All photographs courtesy of María Sánchez

An Invisible Narrative

Reexamining how we view women and rural life

“Could it be that inherited objects can be outlines of our incomplete secrets?”

                                                                                          –Maria Gabriela Llansol

 

Our grandparents’ homes are full of portraits. They observe us from behind the glass and it seems as if they might start talking to us at any moment. Sometimes I think they’re too quiet. Other times, that they’re scolding us with their gaze. I like to stop and think about how those photographs were made and why; who chose the scene, the frame, and that ideal place for them to end up frozen in an instant, contemplating us from the wall. There’s a certain care and ceremony that our most recent generations have left behind. Today we can take a picture any time, anywhere we want, but it has neither the value nor the ritualistic aura that it held for our elders. There are no thought-out portraits, taken calmly, with care. Those dedications that could be found on the back don’t exist; there’s no place for time to pass, for the color to yellow the hands and faces, the corners, the landscape. We, children of progress, no longer save photographs in albums or old cookie tins that were first sewing boxes and now are ending their days as a depository for faces and memories. Old framed photographs were a kind of sibling who lived among us, an intuition that averted its gaze as we passed, a need, sometimes real, for us to want to straighten them, dust them off, touch them, speak to them.

The way we look and our process of looking have also changed. It’s no longer enough to raise our gaze to the walls to remember why one more element, technology, comes between the paper and our body. We rummage through computer applications, tools, systems, and social media so we can reminisce; we need some apparatus foreign to the ones we’re thinking about in order to get closer to them. But truth is painful, and abrupt, if one stops to think about it. None of the people in the photographs hanging in the homes of our grandparents are alive now. There are only frames, empty frames.

It wasn’t until the death of José Antonio, my paternal grandfather, the veterinarian, that I began to pause and dwell on the photographs that inhabited my two family homes. The questions began, the fear, the anxiety that I would continue my day-to-day life without knowing anything about the lives of those who came before me. It’s interesting because José Antonio wasn’t my first grandfather to die, but the second. José, my maternal grandfather, died when I was seven years old. Cancer took him too soon. He’d worked his whole life and the illness drowned him suddenly, like new puppies who can’t swim and drown in a pool, without complaint or making a sound, without his realizing it. I was too young and I didn’t notice it either. My only memory of him is of his bloody hands skinning hares in the yard behind his house. His shirt open, exposing his white undershirt, his pants held up with twine, his hands strong and tan, full of wrinkles, mixing with the animal’s red entrails. I remember the heat clinging to our skin, some stray fly, a sweet kind of smell between life and death that overwhelmed the air itself, the clothesline, the flowerpots, and the stairs where he sat and turned into a figure that would appear again and again in my memory. 

His death was a kind of process for me.
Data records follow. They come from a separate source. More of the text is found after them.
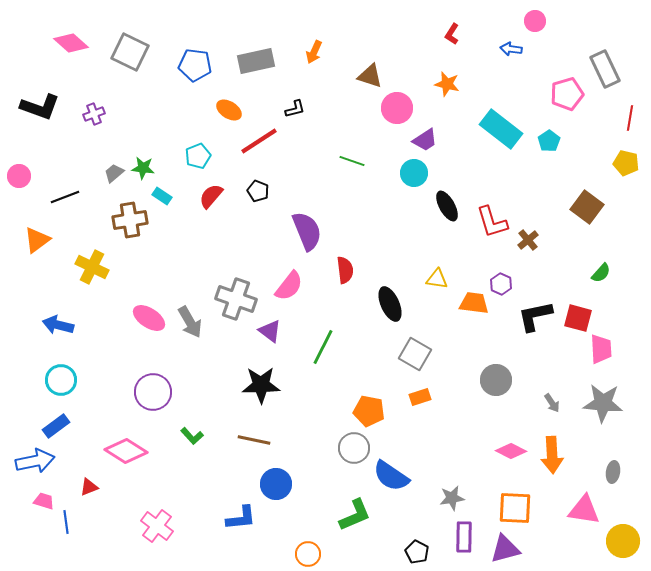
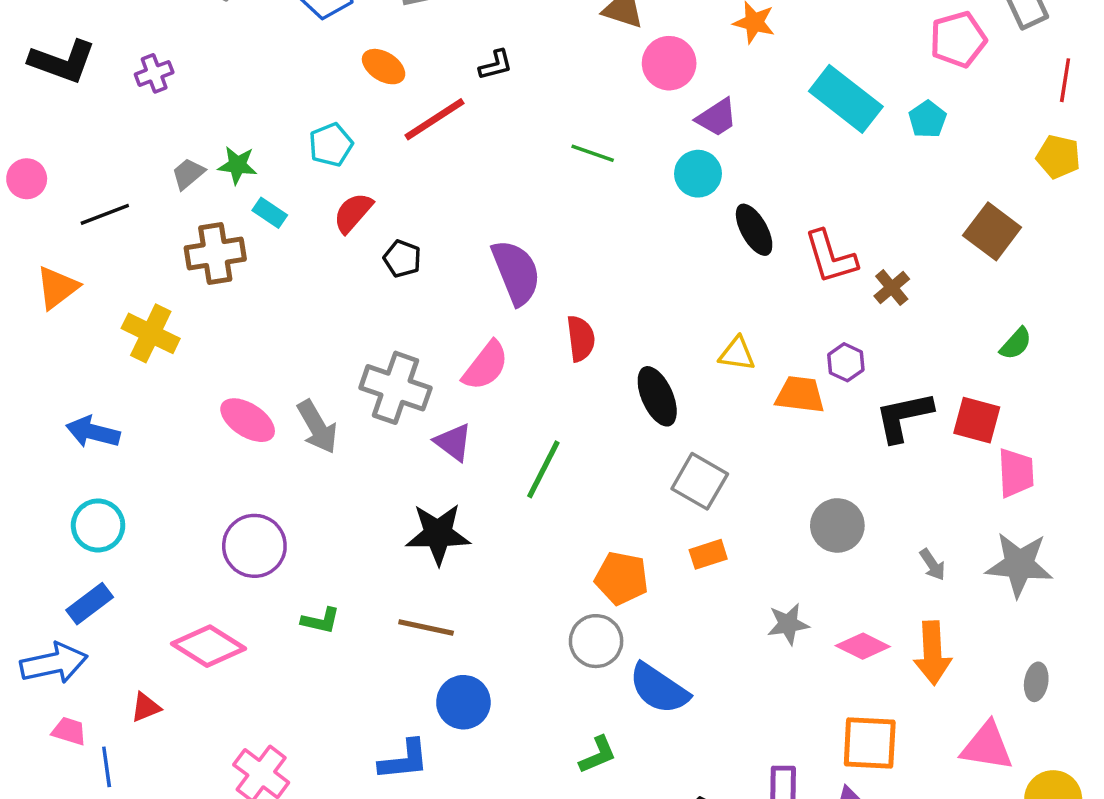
black pentagon: (258, 191) -> (402, 259), moved
green L-shape: (192, 436) -> (321, 621), turned -35
gray star: (452, 498) -> (788, 624), moved
green L-shape: (355, 515) -> (598, 755), size x0.7

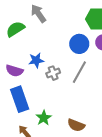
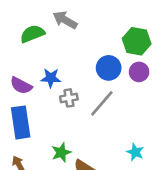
gray arrow: (38, 14) -> (65, 20), turned -36
green star: (44, 118) -> (61, 152), moved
Maybe because I’d hardly spent any time with him. He always seemed to be in the background. Now I wonder what would have happened if death had taken these men in a different order, if death had become a kind of solitary player that alters events and creates different paths through the lives of others. I can’t help feeling a mix of anger and regret for not spending more time with him. It’s something unconscious, that surges up without realizing it. Sometimes it seems like some kind of fiction.

For as long as I can remember, I’ve known that I wanted to grow up living like I did when I was a child.

Many years later, I woke up sweating, nervous, my heart pounding in my throat. It was extremely hot. I’d just had a dream, but I wouldn’t remember it until hours later, when I was at work. Driving, coming back, not thinking about anything and only concentrating on the continuous line of the highway in front of me, suddenly, the images appeared. It was the first time I’d dreamed about my grandfather José. We were together, among his olive trees. In his hand, a little tree in a rusted, grime-covered can filled with dirt. On the ground, several freshly made holes, candidates to shelter and nourish the roots of a future olive tree, waiting, their anticipation punctuated by some stones. Hares ran between us, avoiding us as they left their burrows. We were just another element in the landscape, something that didn’t interfere with or break the rhythm of the countryside. He spoke in the dream, but part of me knew it wasn’t his voice. It’s true that I let myself be carried away in the dream, only watching, my hands covered with dirt, holding the can with the little tree when he spoke. A mixture of grief and profound anger came over me while I was driving. 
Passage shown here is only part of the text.